Methods Retrospective observational study using electronic inpatient records. Participants were patients aged >75yrs who presented to a WDHB hospital emergency department (ED) and discharged from medical/surgical/geriatrics/orthopaedics wards in three 2-week periods (in September 2013, January 2014, May 2014). Proportional hazards models were used to assess associations of planning/attending PDSC with outcomes within 90-days of discharge.
Results Clinical records for 1085 patients (100% of above discharges) were searched. 965 patients were eligible (43 inpatient deaths, 23 discharge letter unavailable, 54 second/further admissions). Of all discharge summaries, 42.8% indicated planned PDSC (blinded validation of 100 randomly-selected records by a different investigator yielded a kappa of 0.85). Of those with planned PDSC, 30.5% had no appointment booked. 95% of surviving appointees attended PDSC. Patients with planned PDSC were no more likely to attend ED, vs. those without planned PDSC (Hazard ratio[HR] = 0.99, 95%CI = 0.81, 1.22; p = 0.94). However, patients actually attending PDSC were less likely to attend ED vs. those not attending (HR = 0.32, 95%CI = 0.24, 0.41; p < 0.0001). Patients attending PDSC had lower mortality, vs. those not attending (HR = 0.44, 95%CI = 0.28, 0.70; p = 0.0006). After excluding those discharged directly from hospital to long-term residential care (LTC), those attending PDSC were less likely to enter LTC vs. those not attending (HR = 0.26, 95%CI = 0.11, 0.63; p = 0.003).

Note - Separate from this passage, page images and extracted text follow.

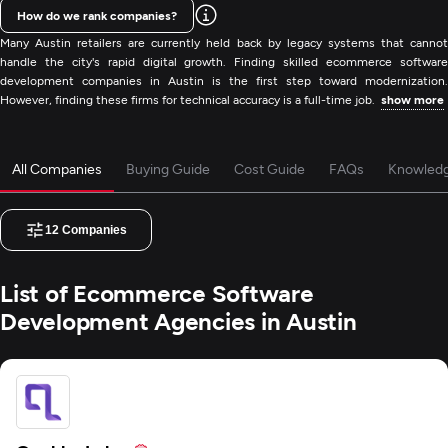
How do we rank companies?
Many Austin retailers are currently held back by legacy systems that cannot
handle the city's rapid digital growth. Finding skilled ecommerce software
development companies in Austin is the first step toward modernization.
However, finding these firms for technical accuracy is a full-time job.
show more
All Companies
Buying Guide
Cost Guide
FAQs
Knowled
12
Companies
List of Ecommerce Software
Development Agencies in Austin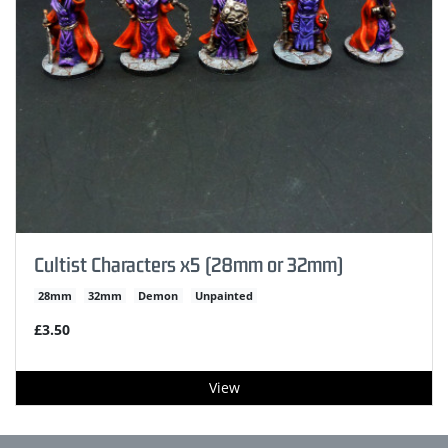
Cultist Characters x5 (28mm or 32mm)
28mm
32mm
Demon
Unpainted
£3.50
View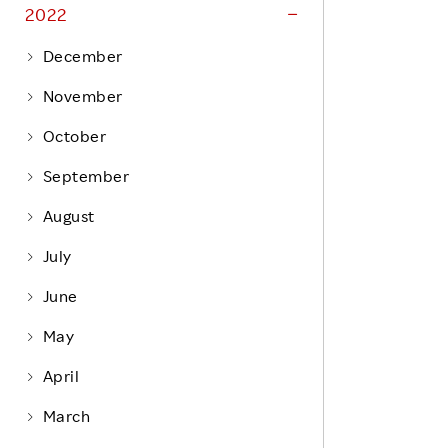
Life at Rakuten
2022
Product & Service Quality
Employee Benefits
December
Sustainable Supply Chain
Career Development
November
Sustainable FinTech Services
Women's Career
October
Office
September
August
July
June
May
April
March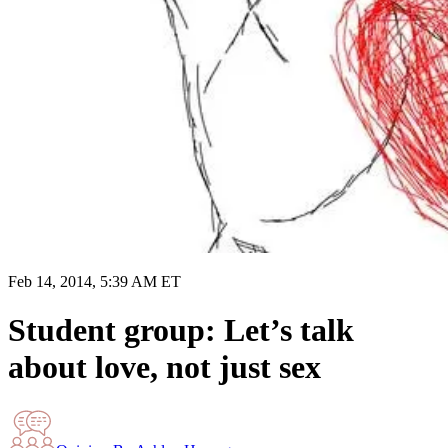
Feb 14, 2014, 5:39 AM ET
Student group: Let’s talk
about love, not just sex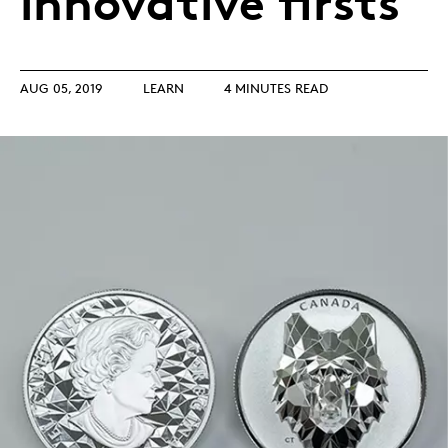
innovative firsts
AUG 05, 2019
LEARN
4 MINUTES READ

Conclusions Older people discharged after acute hospitalisation are not receiving appropriate PDSC as they are not booked follow-up appointments despite discharge recommendations. Inappropriate PDSC planning and booking are strongly associated with undesirable outcomes, although not necessarily causal. Further research is planned to assess whether these undesirable outcomes are preventable through better discharge planning.